Chantalle Zijderveld

Personal information
- Nationality: Dutch
- Born: Belinda Chantalle Zijderveld September 17, 2000 (age 25) Rotterdam, Netherlands
- Education: Bachelor of Science in Accountancy

Sport
- Sport: Swimming
- Disability: She is born without a right hand, and her right arm is shorter than her left arm.
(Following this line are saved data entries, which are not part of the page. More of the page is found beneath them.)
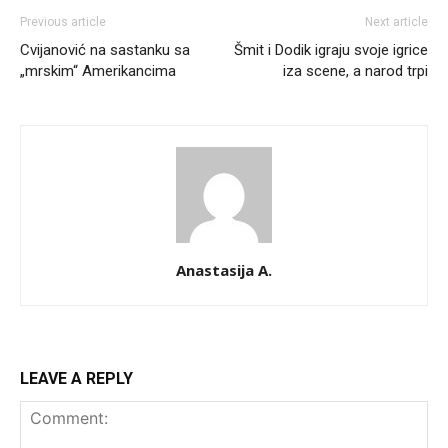
Previous article
Next article
Cvijanović na sastanku sa
Šmit i Dodik igraju svoje igrice
„mrskim“ Amerikancima
iza scene, a narod trpi
Anastasija A.
LEAVE A REPLY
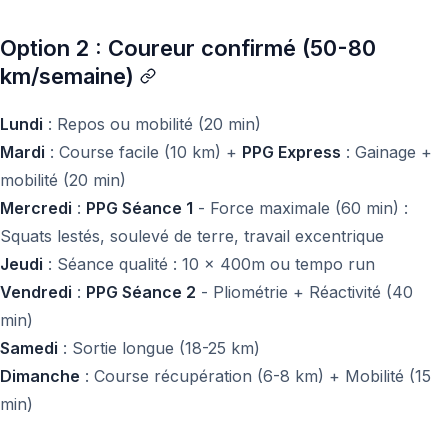
Option 2 : Coureur confirmé (50-80
km/semaine)
Lundi
: Repos ou mobilité (20 min)
Mardi
: Course facile (10 km) +
PPG Express
: Gainage +
mobilité (20 min)
Mercredi
:
PPG Séance 1
- Force maximale (60 min) :
Squats lestés, soulevé de terre, travail excentrique
Jeudi
: Séance qualité : 10 x 400m ou tempo run
Vendredi
:
PPG Séance 2
- Pliométrie + Réactivité (40
min)
Samedi
: Sortie longue (18-25 km)
Dimanche
: Course récupération (6-8 km) + Mobilité (15
min)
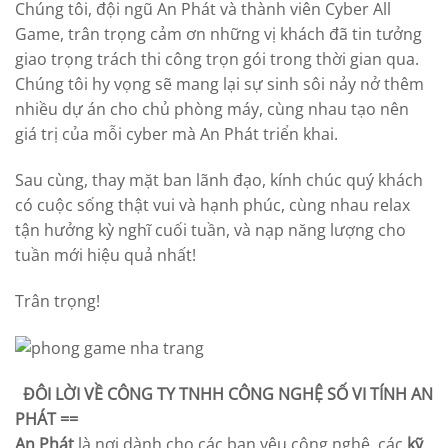
Chúng tôi, đội ngũ An Phát và thành viên Cyber All
Game, trân trọng cảm ơn những vị khách đã tin tưởng
giao trọng trách thi công trọn gói trong thời gian qua.
Chúng tôi hy vọng sẽ mang lại sự sinh sôi nảy nở thêm
nhiều dự án cho chủ phòng máy, cùng nhau tạo nên
giá trị của mỗi cyber mà An Phát triển khai.
Sau cùng, thay mặt ban lãnh đạo, kính chúc quý khách
có cuộc sống thật vui và hạnh phúc, cùng nhau relax
tận hưởng kỳ nghĩ cuối tuần, và nạp năng lượng cho
tuần mới hiệu quả nhất!
Trân trọng!
ĐÔI LỜI VỀ
CÔNG TY TNHH CÔNG NGHỆ SỐ VI TÍNH AN
PHÁT
==
An Phát
là nơi dành cho các bạn yêu công nghệ, các
kỹ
She also has scoliosis.
- Disability class: S10, SB9, SM10
- Event(s): Breaststroke Freestyle Individual medley Butterfly
- Club: ZPC AMERSFOORT
- Coached by: Sander Nijhuis, Bram Dekker (national) / Tom Rikhof (club)
- Retired: 2021

Achievements and titles
- Personal best: 50m freestyle 28.17, 100m freestyle 1.02.76, 100m butterfly 1.12.07, 100m breaststroke 1.16.69, 200m individual medley 2.33.10

Medal record
Women's para swimming
Representing Netherlands
Paralympic Games
| Gold medal – first place | 2020 Tokyo | 100 m breaststroke SB9 |
| Gold medal – first place | 2020 Tokyo | 200 m ind. medley SM10 |
| Gold medal – first place | 2024 Paris | 100 m breaststroke SB9 |
| Silver medal – second place | 2020 Tokyo | 50 m freestyle S10 |
| Silver medal – second place | 2020 Tokyo | 100 m freestyle S10 |
| Silver medal – second place | 2024 Paris | Mixed 4×100 m medley relay 34pts |
| Bronze medal – third place | 2016 Rio de Janeiro | 100 m breaststroke SB9 |
| Bronze medal – third place | 2020 Tokyo | 100 m butterfly S10 |
World Championships
| Gold medal – first place | 2015 Glasgow | 100m breaststroke SB9 |
European Championships
| Gold medal – first place | 2014 Eindhoven | 100 m breaststroke SB9 |
| Gold medal – first place | 2016 Funchal | 100 m breaststroke SB9 |

= Chantalle Zijderveld =

Dutch Paralympic swimmer

Belinda Chantalle Zijderveld (born 17 September 2000) is a Dutch swimmer. She competed at the 2020 Summer Paralympics, in Women's 200 metre individual medley SM10, winning a gold medal; Women's 50 metre freestyle S10 and Women's 100 metre freestyle S10, winning silver medals; and Women's 100 metre butterfly S10, winning a bronze medal.

==Personal history==
Zijderveld was born in Zwijndrecht, Netherlands in 2000. She was born without a right hand.

==International career==
Zijderveld made her international debut in 2013, during the World Championships in Montréal. She competed in S10 classification freestyle events, but her specialty is the SB9 breaststroke, taking three European and two World titles in the 100m distance.